Schwalm-Eder. Der Melsunger SPD-Stadtverordnete Dieter Grün nimmt sein Mandat nicht wahr, und das Parlament kann nichts daran ändern. Grün ist von den Melsungern 2011 in die Stadtverordnetenversammlung gewählt worden. Diesem Vertretungsauftrag kommt er nicht nach.

Er fehlt in den Fraktionssitzungen und in den Sitzungen der Stadtverordnetenversammlung. "Das ist stiller Protest. Keinesfalls schwänze ich die Sitzungen", rechtfertigt der 68-jährige Grün. Er sei von seiner eigenen Fraktion politisch kaltgestellt worden und bringe diesen Unmut zum Ausdruck.

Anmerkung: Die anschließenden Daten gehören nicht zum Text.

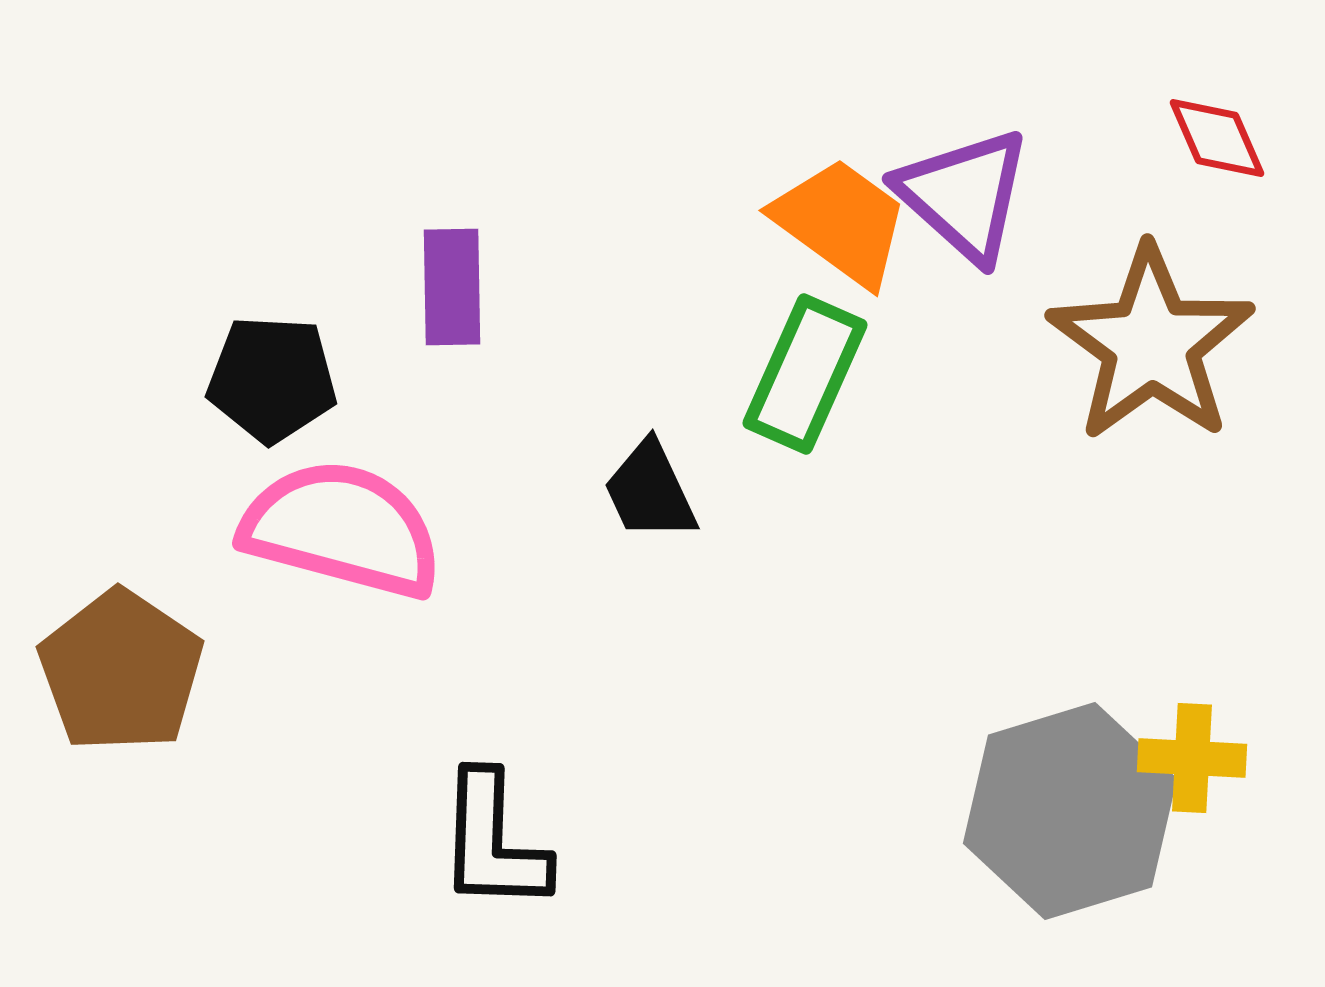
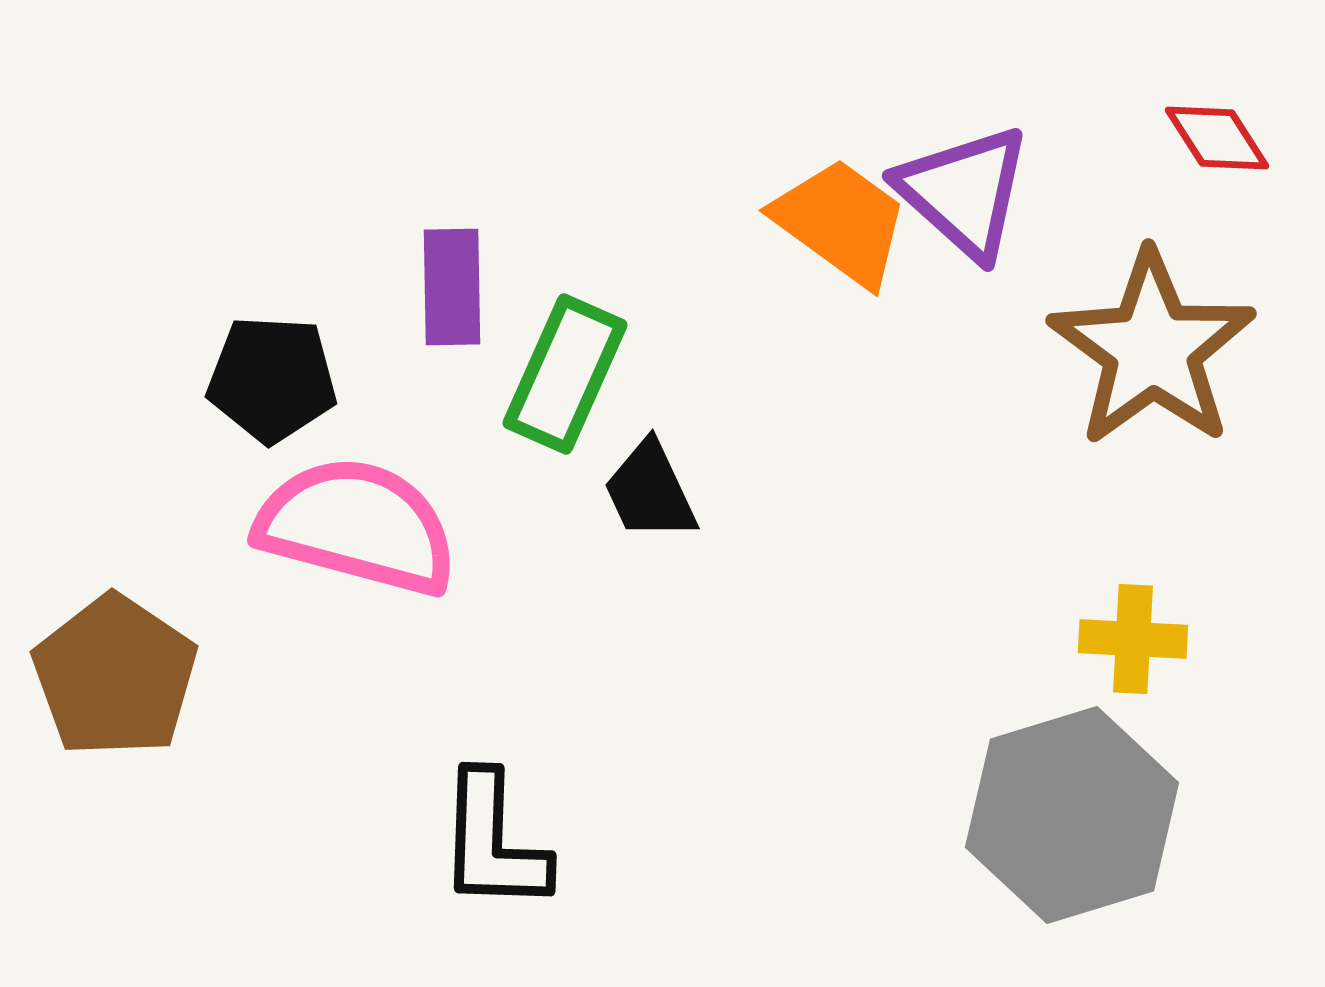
red diamond: rotated 9 degrees counterclockwise
purple triangle: moved 3 px up
brown star: moved 1 px right, 5 px down
green rectangle: moved 240 px left
pink semicircle: moved 15 px right, 3 px up
brown pentagon: moved 6 px left, 5 px down
yellow cross: moved 59 px left, 119 px up
gray hexagon: moved 2 px right, 4 px down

Aus Parteikreisen heißt es zum Fehlen von Grün nur: Es habe ein persönliches Zerwürfnis innerhalb des Parlaments gegeben.

Das Pikante: Laut Hessischer Gemeindeordnung (HGO) gibt es keine Möglichkeit, Abgeordnete zu zwingen, ihr Mandat niederzulegen. "Das ist in der HGO nicht vorgesehen. Das stimmt", sagt Johannes Heger, Jurist beim Hessischen Städte- und Gemeindebund. Der Mandatsträger müsste sein Ehrenamt schon freiwillig niederlegen - ähnlich verhalte es sich bei Vorständen in Vereinen.

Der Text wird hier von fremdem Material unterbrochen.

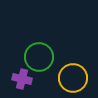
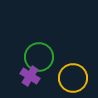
purple cross: moved 8 px right, 3 px up; rotated 18 degrees clockwise
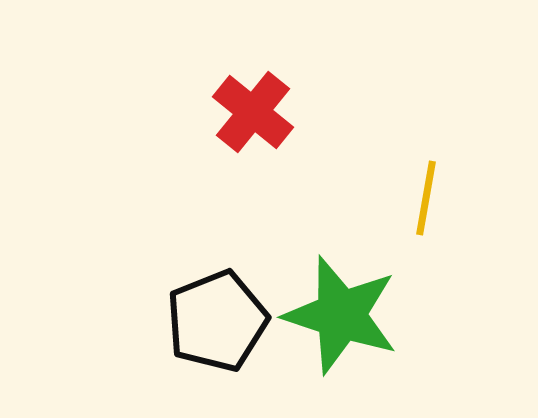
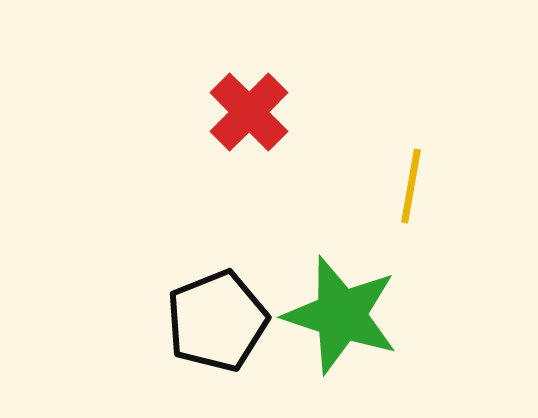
red cross: moved 4 px left; rotated 6 degrees clockwise
yellow line: moved 15 px left, 12 px up
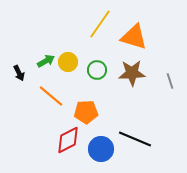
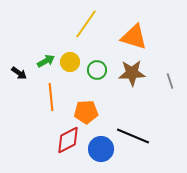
yellow line: moved 14 px left
yellow circle: moved 2 px right
black arrow: rotated 28 degrees counterclockwise
orange line: moved 1 px down; rotated 44 degrees clockwise
black line: moved 2 px left, 3 px up
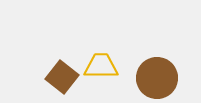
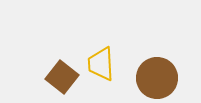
yellow trapezoid: moved 2 px up; rotated 93 degrees counterclockwise
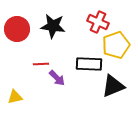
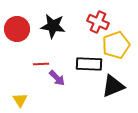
yellow triangle: moved 5 px right, 3 px down; rotated 49 degrees counterclockwise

Verlieren kann man sein Mandat indes schon: Ein Richter kann die Wählbarkeit aberkennen, damit erlischt auch das Mandat oder der Betroffene verlegt seinen Wohnsitz.

"Wenn von so einem Fernbleiben Mehrheitsverhältnisse betroffen wären, hätte die Fraktion wohl einfach Pech gehabt", sagt Heger. Der Wähler natürlich auch.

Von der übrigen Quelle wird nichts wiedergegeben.